5.2 Switch Challenge

Hello everyone, as planned in the previous video . Let’s do a little switch challenge. So the challenge is to create a new switch statement using char instead of int. Create a new char variable. Create a switch declaration testing A,B,C,D or E. Then, display a message if any of these items is found, and then break. After adding a "default" that displays a message saying not found. So are you ready? Now we’re going to make the correction. I hope you managed to do that. We come here. For example, we write char charValue Is equal to 'A'. So a reminder, char is a unicode character, surrounded by simple dimensions. Then we write switch In parentheses, the variable "charValue". Then we write the box 'A' "A, has been found" We do the same for the 'B' box. So, "B, was found". break Then we make the box 'C', the box 'D', the box 'E' And so we do in parentheses. charValue + " was found". we take a break. And now we do a "default" If none of these alphabets were found.
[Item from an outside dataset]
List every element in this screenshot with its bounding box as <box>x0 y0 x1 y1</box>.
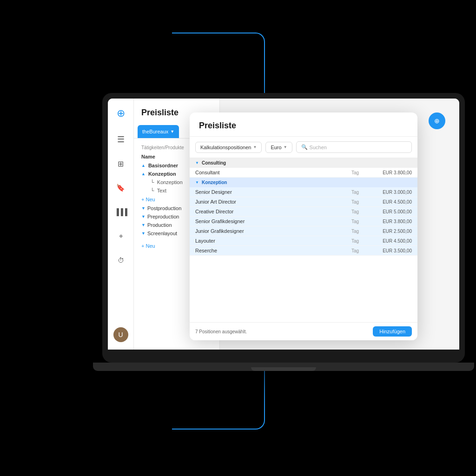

Then we take a break. Now we can test it So, as we can see. 'A', has been found. Now if change 'A' to 'B'. 'B', was also found . And if I write 'E', for example 'E', has been found. And if I write 'F' 'F', could not be found. Because she’s not in the box. If I write 'a' tiny. It’s not gonna work. Because we made a statement. 'A', upper case in the box. That was it for this little challenge. It was really easy. So I’ll see you at the next video.